SOURCE INFORMATION:
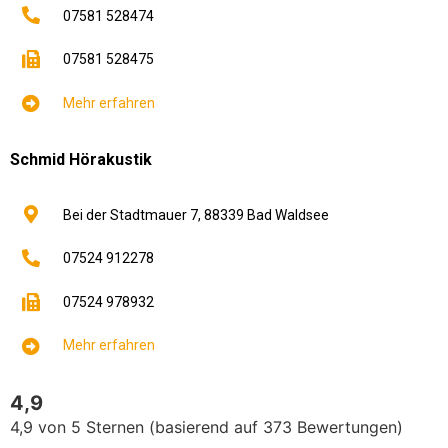
07581 528474
07581 528475
Mehr erfahren
Schmid Hörakustik
Bei der Stadtmauer 7,
88339
Bad Waldsee
07524 912278
07524 978932
Mehr erfahren
4,9
4,9 von 5 Sternen (basierend auf 373 Bewertungen)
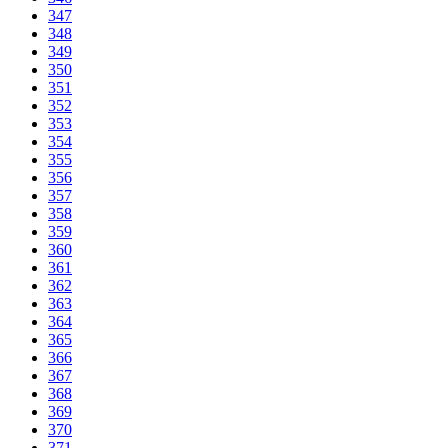
347
348
349
350
351
352
353
354
355
356
357
358
359
360
361
362
363
364
365
366
367
368
369
370
371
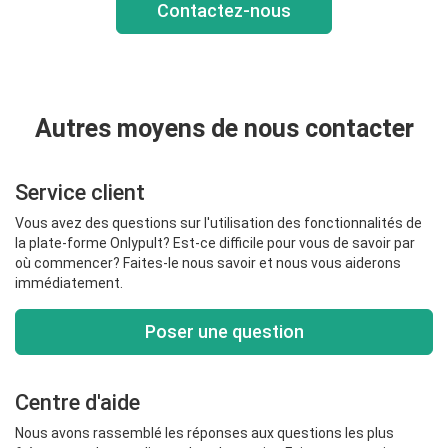
Contactez-nous
Autres moyens de nous contacter
Service client
Vous avez des questions sur l'utilisation des fonctionnalités de
la plate-forme Onlypult? Est-ce difficile pour vous de savoir par
où commencer? Faites-le nous savoir et nous vous aiderons
immédiatement.
Poser une question
Centre d'aide
Nous avons rassemblé les réponses aux questions les plus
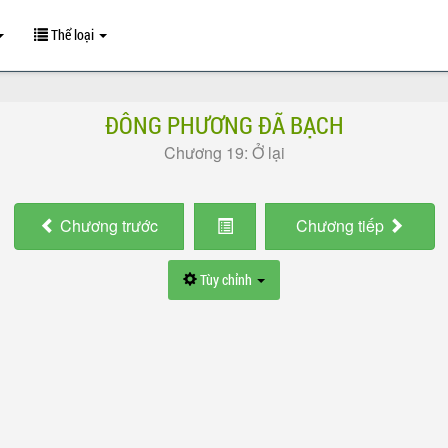
Thể loại
ĐÔNG PHƯƠNG ĐÃ BẠCH
Chương 19: Ở lại
Chương
trước
Chương
tiếp
Tùy chỉnh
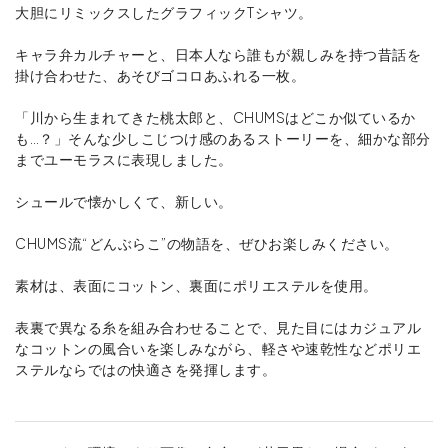
大胆にリミックスしたグラフィックTシャツ。
キャラ弁カルチャーと、日本人なら誰もが親しみを持つ昔話を
掛け合わせた、あそびゴコロあふれる一枚。
「川から生まれてきた桃太郎と、CHUMSはどこか似ているか
も…？」そんな少しこじつけ感のあるストーリーを、細かな部分
までユーモラスに表現しました。
シュールで懐かしくて、新しい。
CHUMS流“どんぶらこ”の物語を、ぜひお楽しみください。
素材は、表面にコットン、裏面にポリエステルを使用。
表裏で異なる糸を組み合わせることで、見た目にはカジュアル
なコットンの風合いを楽しみながら、軽さや速乾性などポリエ
ステルならではの快適さを発揮します。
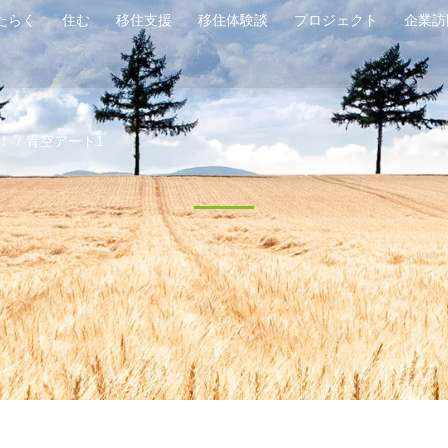
たらく
住む
移住支援
移住体験談
プロジェクト
企業訪
！
青空アート1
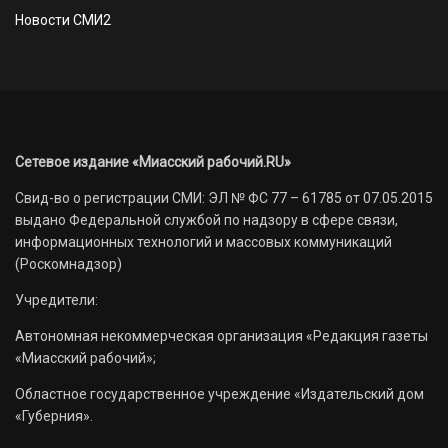
Новости СМИ2
Сетевое издание «Миасский рабочий.RU»
Свид-во о регистрации СМИ: ЭЛ № ФС 77 – 61785 от 07.05.2015
выдано Федеральной службой по надзору в сфере связи,
информационных технологий и массовых коммуникаций
(Роскомнадзор)
Учредители:
Автономная некоммерческая организация «Редакция газеты
«Миасский рабочий»;
Областное государственное учреждение «Издательский дом
«Губерния».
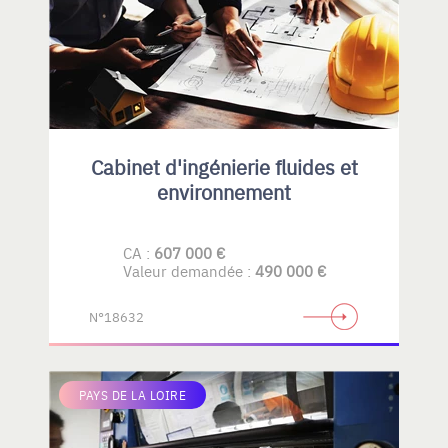
Cabinet d'ingénierie fluides et
environnement
CA :
607 000 €
Valeur demandée :
490 000 €
N°18632
PAYS DE LA LOIRE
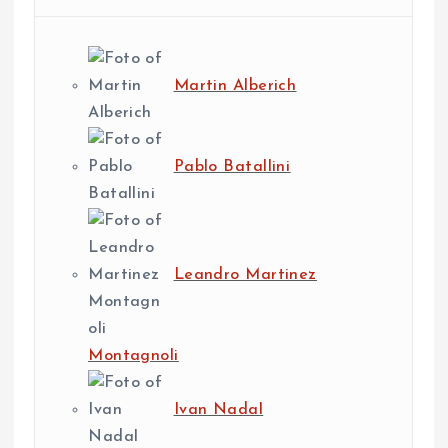
Martin Alberich
Pablo Batallini
Leandro Martinez
Montagnoli
Ivan Nadal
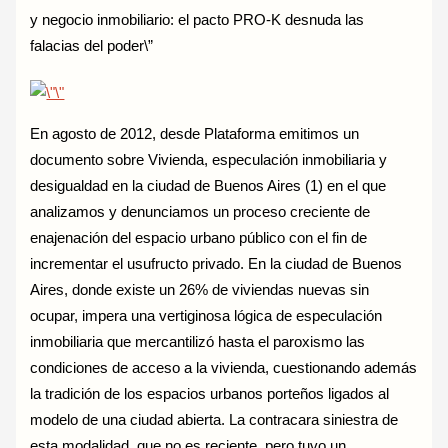
y negocio inmobiliario: el pacto PRO-K desnuda las
falacias del poder\”
En agosto de 2012, desde Plataforma emitimos un
documento sobre Vivienda, especulación inmobiliaria y
desigualdad en la ciudad de Buenos Aires (1) en el que
analizamos y denunciamos un proceso creciente de
enajenación del espacio urbano público con el fin de
incrementar el usufructo privado. En la ciudad de Buenos
Aires, donde existe un 26% de viviendas nuevas sin
ocupar, impera una vertiginosa lógica de especulación
inmobiliaria que mercantilizó hasta el paroxismo las
condiciones de acceso a la vivienda, cuestionando además
la tradición de los espacios urbanos porteños ligados al
modelo de una ciudad abierta. La contracara siniestra de
esta modalidad, que no es reciente, pero tuvo un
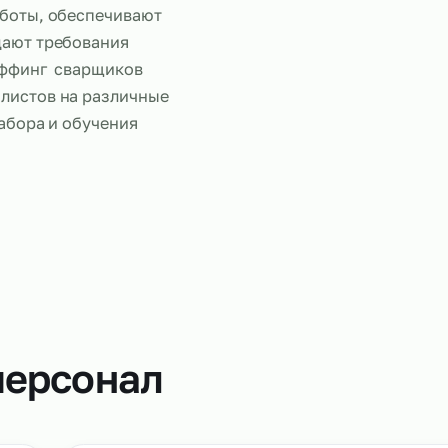
Работа сва
ыполняют те же задачи, что
ные работы, обеспечивают
соблюдают требования
Аутстаффинг сварщиков
пециалистов на различные
ссах набора и обучения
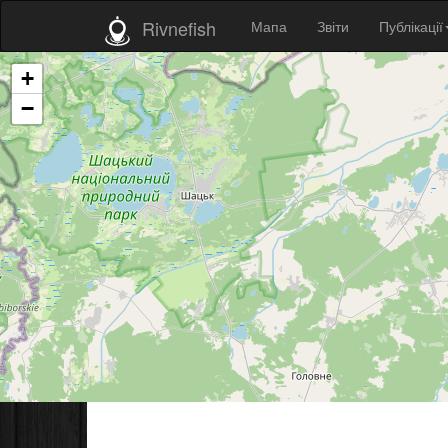
Rivnefish
Мапа
Звіти
Публікації
+
−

WHAT YOU NEED TO DO: Which lines of the data include the word "especulación"? Copy each one.

YOUR RESPONSE:
documento sobre Vivienda, especulación inmobiliaria y
ocupar, impera una vertiginosa lógica de especulación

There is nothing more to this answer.